Seçim sonuçları açık: Yorumlanacak pek bir şey yok. Ama seçim öncesinde yaşanan bir usta-çırak tartışması var ki, bana bir başka usta-çırak hikâyesini hatırlattı. Sanırım daha önce de kısmen paylaşmıştım. “Et-tekrarü ahsen, velevkâne yüz seksen” (güzel şeyleri 180 kere bile tekrarlamak iyidir) kuralınca, tekrarlamakta fayda var…

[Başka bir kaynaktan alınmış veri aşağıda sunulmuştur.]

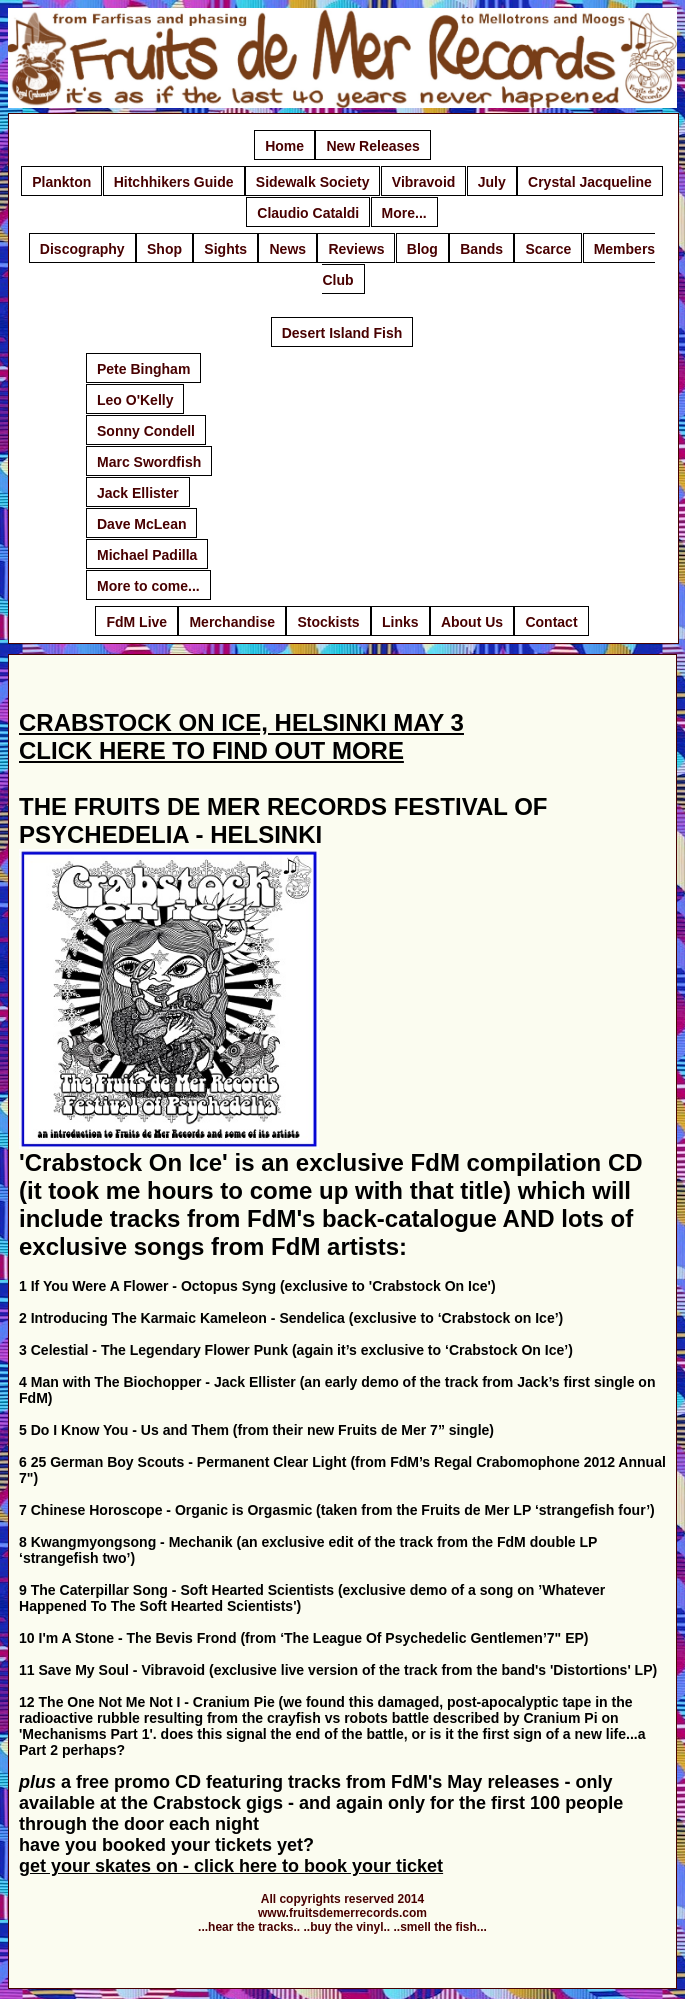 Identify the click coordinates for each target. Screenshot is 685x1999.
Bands (481, 249)
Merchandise (232, 622)
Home (284, 146)
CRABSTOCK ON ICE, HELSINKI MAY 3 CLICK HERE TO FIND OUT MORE (241, 736)
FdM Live (136, 622)
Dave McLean (141, 524)
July (492, 182)
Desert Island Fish (342, 333)
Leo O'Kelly (135, 400)
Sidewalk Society (313, 182)
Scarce (548, 249)
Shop (164, 249)
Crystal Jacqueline (590, 182)
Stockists (328, 622)
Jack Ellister (138, 493)
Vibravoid (424, 182)
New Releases (372, 146)
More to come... (148, 586)
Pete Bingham (143, 369)
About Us (472, 622)
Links (400, 622)
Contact (551, 622)
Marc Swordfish (149, 462)
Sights (225, 249)
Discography (82, 249)
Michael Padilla (147, 555)
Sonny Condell (146, 431)
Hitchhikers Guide (174, 182)
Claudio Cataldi (308, 213)
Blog (422, 249)
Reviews (356, 249)
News (287, 249)
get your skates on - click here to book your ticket (231, 1866)
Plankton (61, 182)
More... (404, 213) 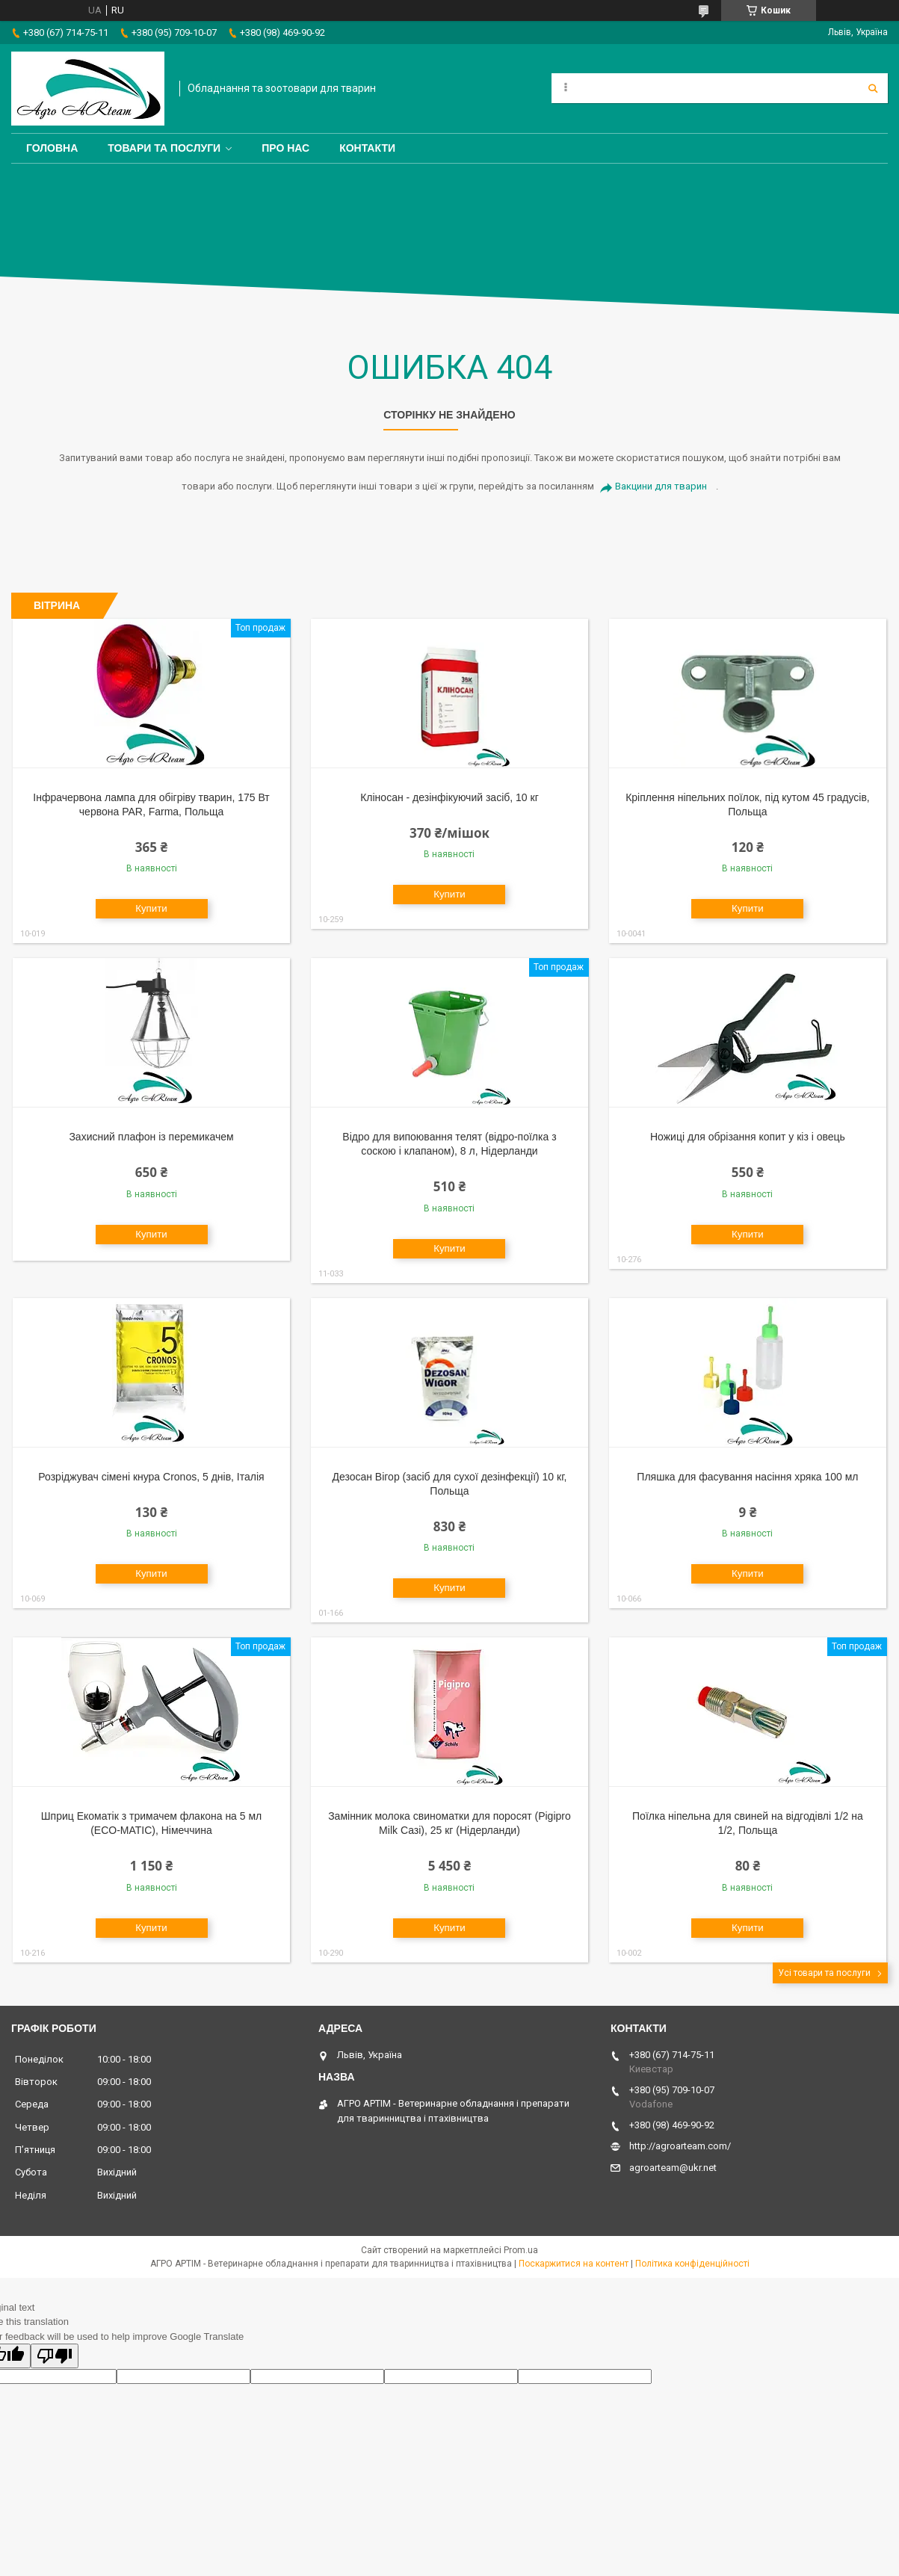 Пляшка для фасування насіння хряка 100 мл (747, 1477)
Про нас (285, 148)
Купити (151, 908)
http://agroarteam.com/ (680, 2146)
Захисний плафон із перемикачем (151, 1137)
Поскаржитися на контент (573, 2263)
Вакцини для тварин (661, 486)
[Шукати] (873, 88)
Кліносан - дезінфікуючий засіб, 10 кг (449, 797)
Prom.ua (521, 2250)
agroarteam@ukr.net (673, 2167)
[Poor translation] (54, 2356)
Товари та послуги (164, 148)
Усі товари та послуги (824, 1973)
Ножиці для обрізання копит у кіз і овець (747, 1137)
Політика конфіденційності (692, 2263)
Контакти (367, 148)
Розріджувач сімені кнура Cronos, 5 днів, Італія (151, 1477)
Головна (52, 148) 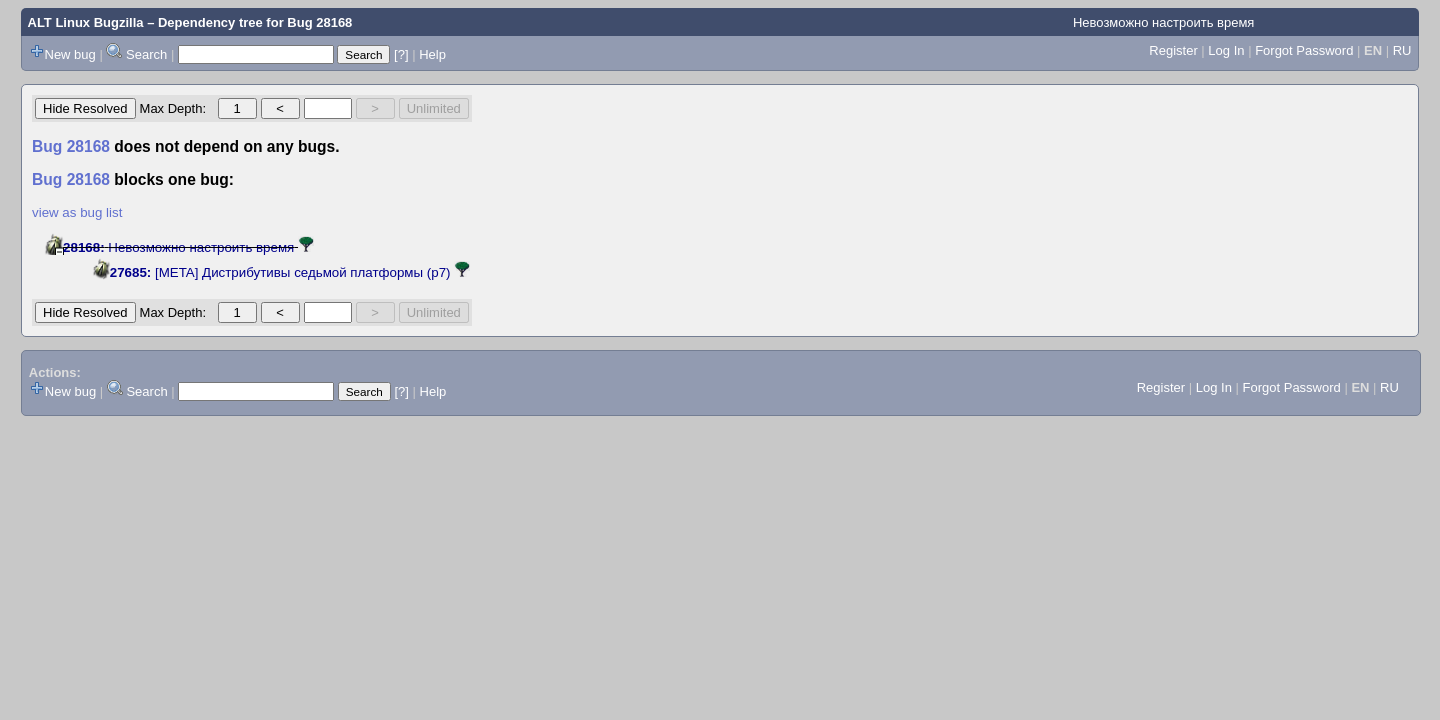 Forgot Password (1304, 50)
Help (432, 54)
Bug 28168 (319, 22)
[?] (401, 54)
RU (1402, 50)
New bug (70, 54)
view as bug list (77, 212)
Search (146, 54)
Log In (1226, 50)
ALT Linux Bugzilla (86, 22)
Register (1173, 50)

Efendim, değerli taşlara ilgi duyan bir genç, mücevher ustası olmaya karar vermiş. Aramış, taramış ve ülkenin en iyi ustasını bulmuş. Derdini anlatmış.
Yaşlı usta hiçbir şey söylemeden tezgâha uzanıp değerli taşlardan birini almış. Göstermiş genç adama: “Bu bir yeşim taşıdır delikanlı. Şimdi sağ avucunu aç bakalım…”
Yaşlı usta, parmaklarının arasında özenle tuttuğu yeşim taşını kaşla göz arasında gencin avucuna bırakmış. Sonra belli belirsiz gülümsemiş:
“Eğer bana çırak olmak istiyorsan, bir yıl süreyle bu taşı avucunda taşıyacaksın.”